## Source data

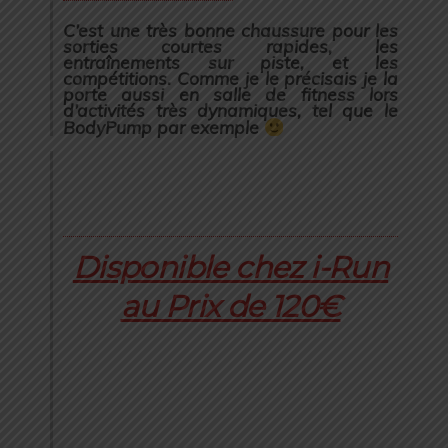
C’est une très bonne chaussure pour les
sorties courtes rapides, les
entraînements sur piste, et les
compétitions. Comme je le précisais je la
porte aussi en salle de fitness lors
d’activités très dynamiques, tel que le
BodyPump par exemple
Disponible chez i-Run
au Prix de 120€
N’oubliez pas que jusqu’au Dimanche
4 Décembre 2016 ce sont les
FRIDAYRUN chez i-Run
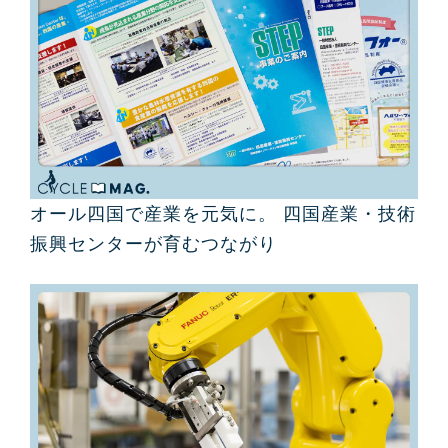
オール四国で産業を元気に。 四国産業・技術
振興センターが育むつながり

## What this task involves
Restate each entry verbatim and skip every image.

## Answer to the problem
C’est une très bonne chaussure pour les
sorties courtes rapides, les
entraînements sur piste, et les
compétitions. Comme je le précisais je la
porte aussi en salle de fitness lors
d’activités très dynamiques, tel que le
BodyPump par exemple
Disponible chez i-Run
au Prix de 120€
N’oubliez pas que jusqu’au Dimanche
4 Décembre 2016 ce sont les
FRIDAYRUN chez i-Run
オール四国で産業を元気に。 四国産業・技術
振興センターが育むつながり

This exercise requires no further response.